#### [Dataset items]
------
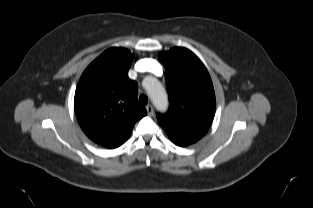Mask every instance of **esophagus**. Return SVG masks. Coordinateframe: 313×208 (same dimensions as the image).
<instances>
[{
  "mask_svg": "<svg viewBox=\"0 0 313 208\" xmlns=\"http://www.w3.org/2000/svg\"><path fill=\"white\" fill-rule=\"evenodd\" d=\"M146 110H147L149 116H153L154 115V109H153L152 105H147L146 106Z\"/></svg>",
  "mask_w": 313,
  "mask_h": 208,
  "instance_id": "1",
  "label": "esophagus"
}]
</instances>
------
#### [TASK GOAL]
Apart from the images, the entries above must be returned without alteration.

#### [EXERCISE RESPONSE]
Mask every instance of **esophagus**. Return SVG masks. Coordinateframe: 313×208 (same dimensions as the image).
<instances>
[{
  "mask_svg": "<svg viewBox=\"0 0 313 208\" xmlns=\"http://www.w3.org/2000/svg\"><path fill=\"white\" fill-rule=\"evenodd\" d=\"M146 110H147L149 116H153L154 115V109H153L152 105H147L146 106Z\"/></svg>",
  "mask_w": 313,
  "mask_h": 208,
  "instance_id": "1",
  "label": "esophagus"
}]
</instances>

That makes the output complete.